------ Task input ------
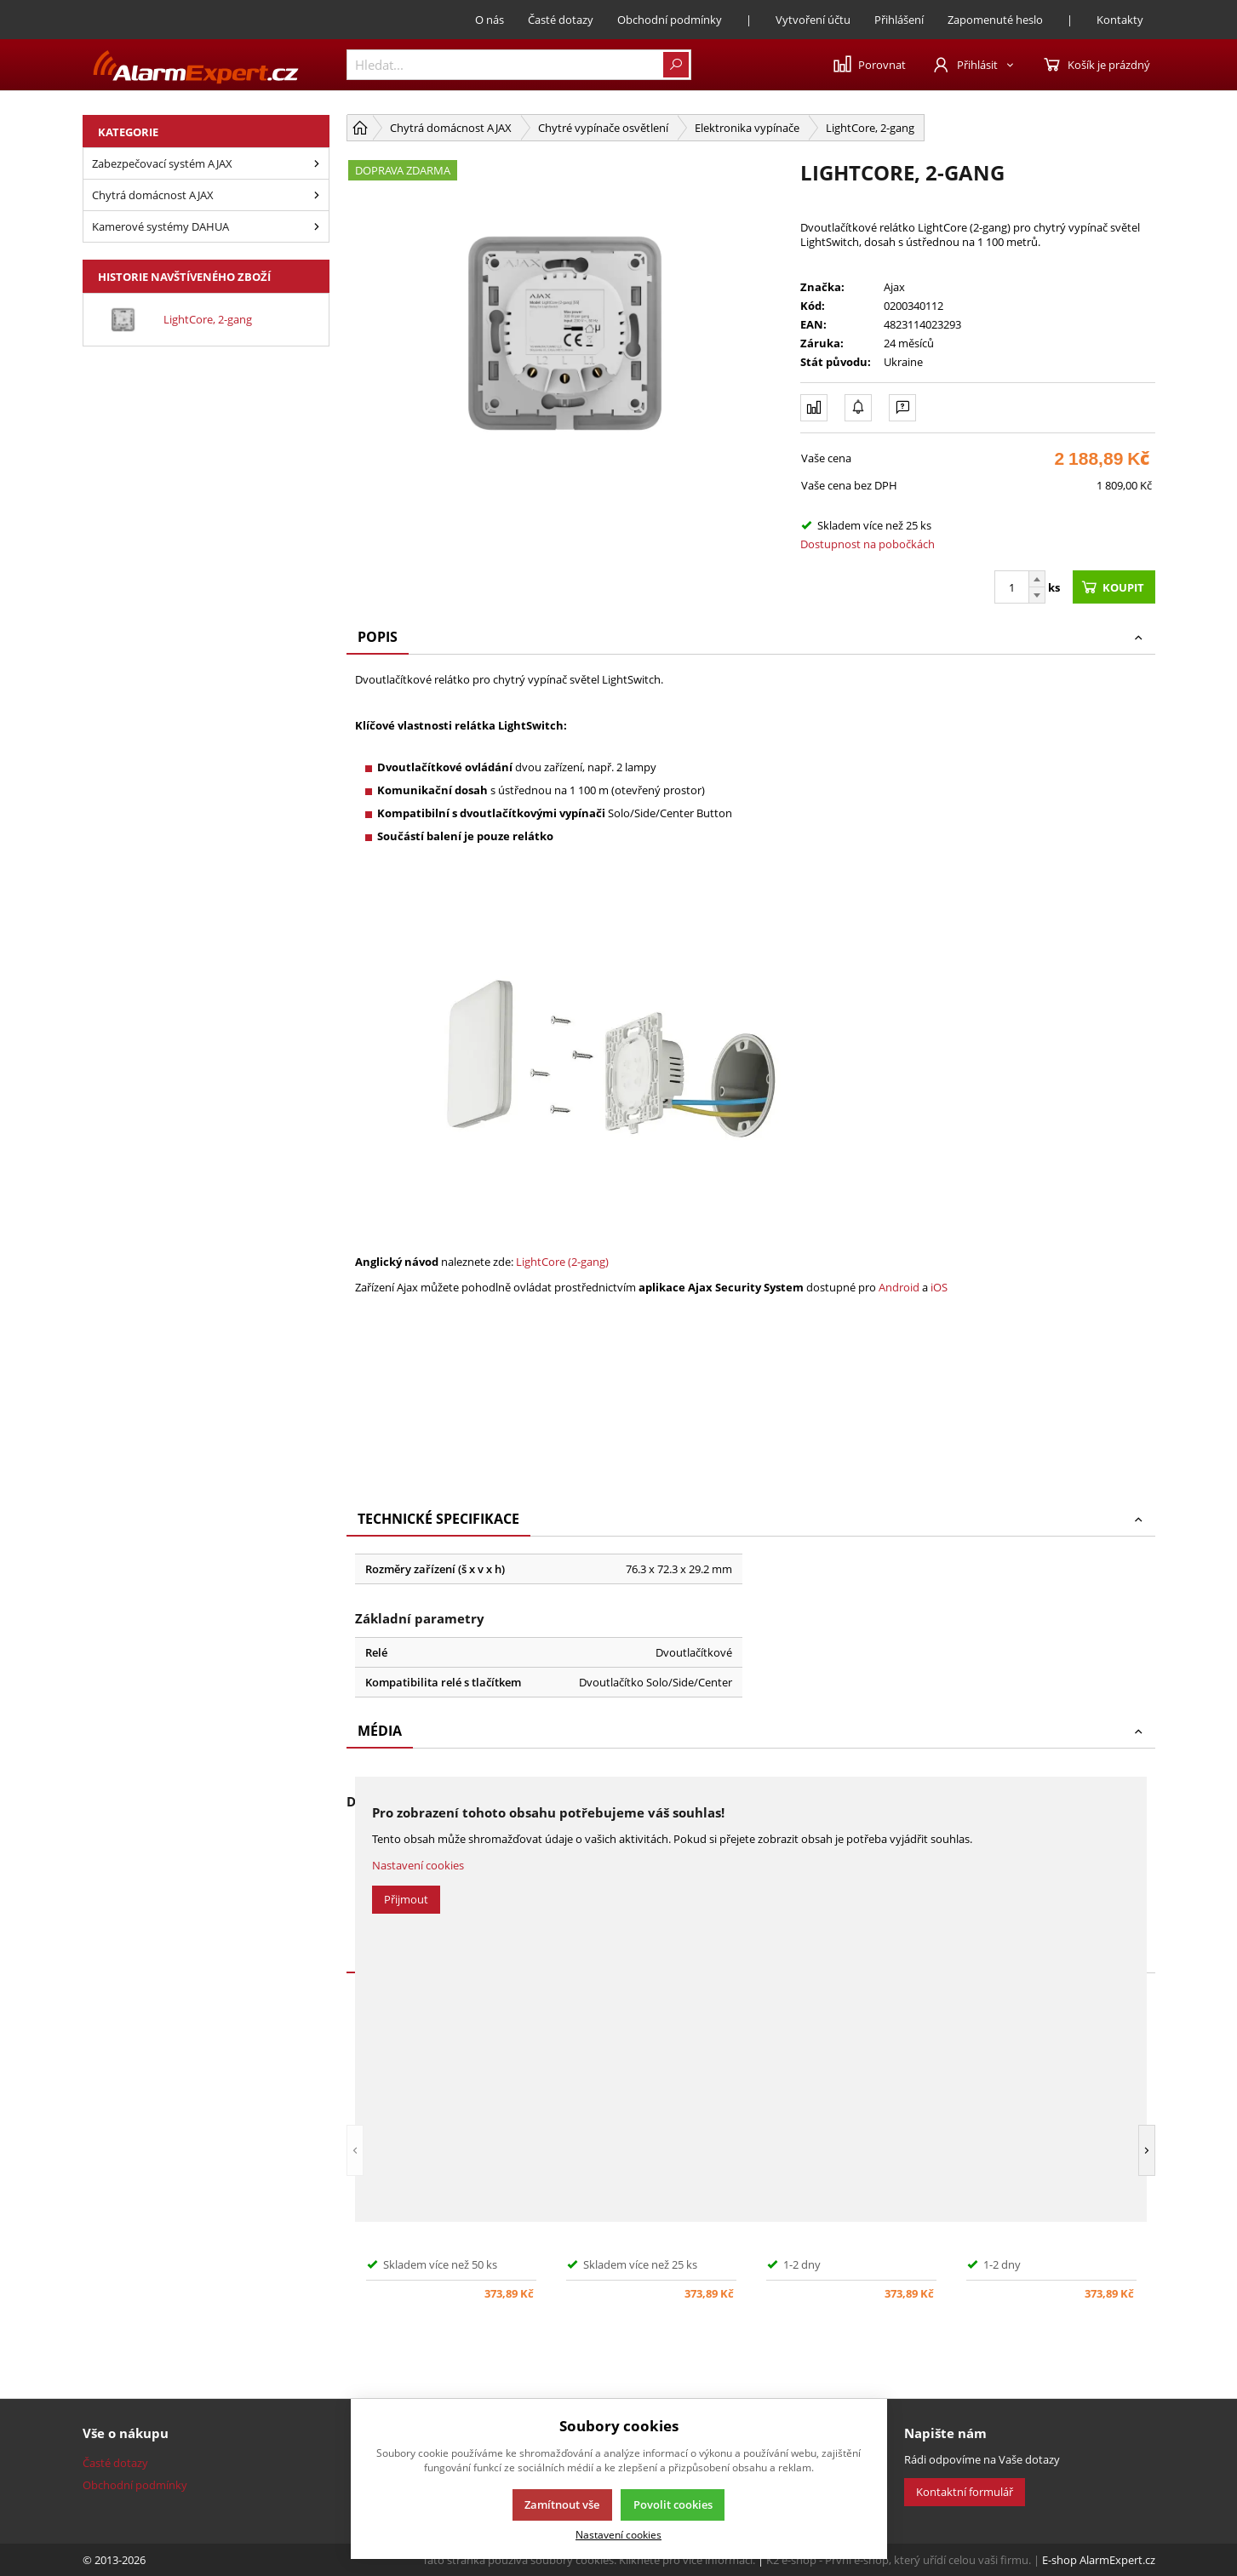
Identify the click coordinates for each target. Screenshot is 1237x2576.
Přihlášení (899, 19)
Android (899, 1287)
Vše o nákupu (126, 2432)
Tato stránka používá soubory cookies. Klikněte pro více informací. (588, 2559)
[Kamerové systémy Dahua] (316, 226)
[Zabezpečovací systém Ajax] (316, 163)
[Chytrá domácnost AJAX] (316, 195)
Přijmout (406, 1899)
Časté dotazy (560, 19)
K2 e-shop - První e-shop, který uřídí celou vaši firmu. (898, 2559)
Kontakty (1120, 19)
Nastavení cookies (418, 1865)
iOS (939, 1287)
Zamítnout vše (561, 2504)
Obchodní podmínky (669, 19)
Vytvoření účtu (813, 19)
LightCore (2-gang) (562, 1261)
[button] (355, 2150)
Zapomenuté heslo (995, 19)
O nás (489, 19)
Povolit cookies (673, 2504)
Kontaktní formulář (964, 2491)
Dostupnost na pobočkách (867, 544)
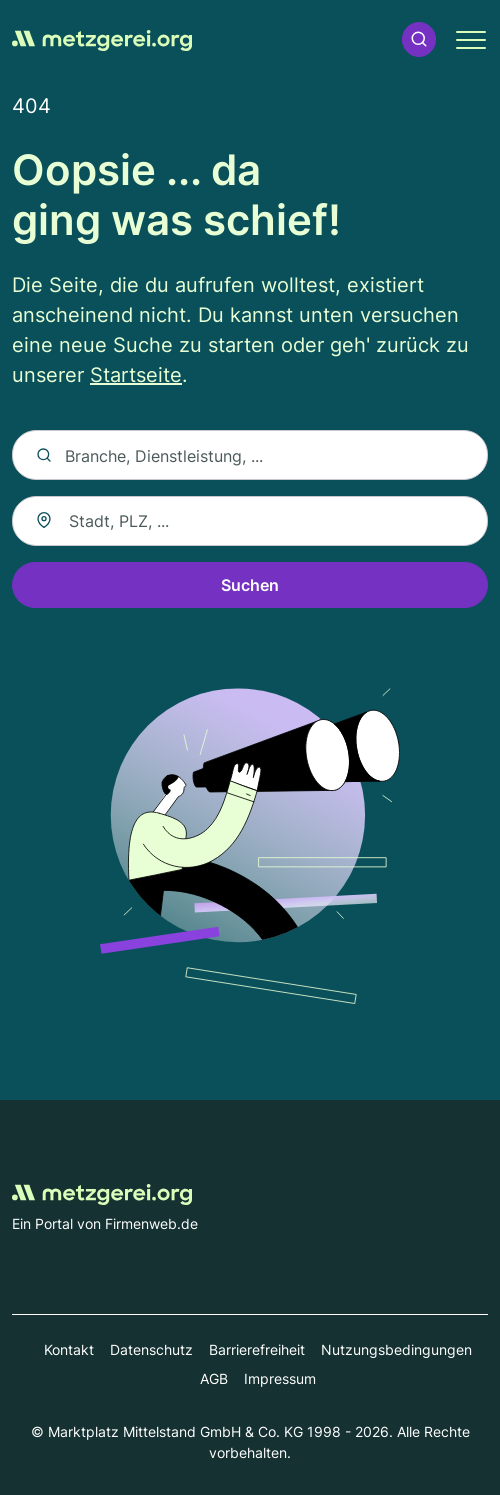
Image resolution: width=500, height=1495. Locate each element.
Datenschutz (151, 1349)
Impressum (280, 1378)
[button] (419, 39)
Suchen (250, 585)
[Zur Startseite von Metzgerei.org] (102, 39)
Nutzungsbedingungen (396, 1349)
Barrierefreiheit (257, 1349)
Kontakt (69, 1349)
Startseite (136, 375)
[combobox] (250, 521)
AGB (214, 1378)
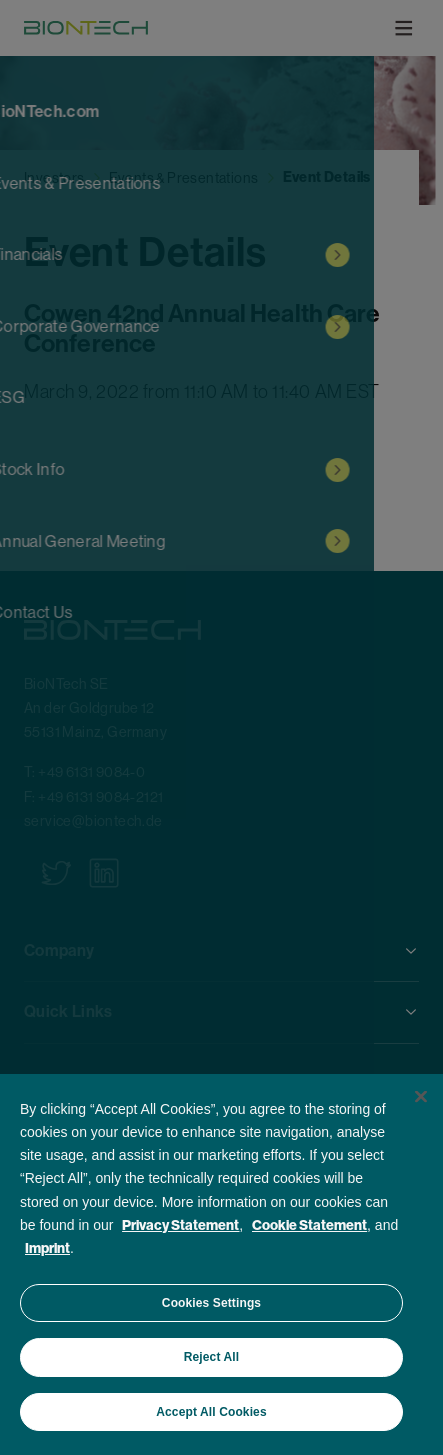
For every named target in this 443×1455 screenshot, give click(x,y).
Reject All (211, 1357)
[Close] (421, 1097)
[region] (221, 1264)
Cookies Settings (211, 1303)
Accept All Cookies (211, 1412)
------
Action item:
From the line with "Datenschutz (151, 1349)" to the final line of the records, inclusive, set down the lines exactly and add nothing; leave every picture out.

Exercise result:
Datenschutz (151, 1349)
Impressum (280, 1378)
[button] (419, 39)
Suchen (250, 585)
[Zur Startseite von Metzgerei.org] (102, 39)
Nutzungsbedingungen (396, 1349)
Barrierefreiheit (257, 1349)
Kontakt (69, 1349)
Startseite (136, 375)
[combobox] (250, 521)
AGB (214, 1378)
For every named target in this 443×1455 screenshot, give click(x,y).
Reject All (211, 1357)
[Close] (421, 1097)
[region] (221, 1264)
Cookies Settings (211, 1303)
Accept All Cookies (211, 1412)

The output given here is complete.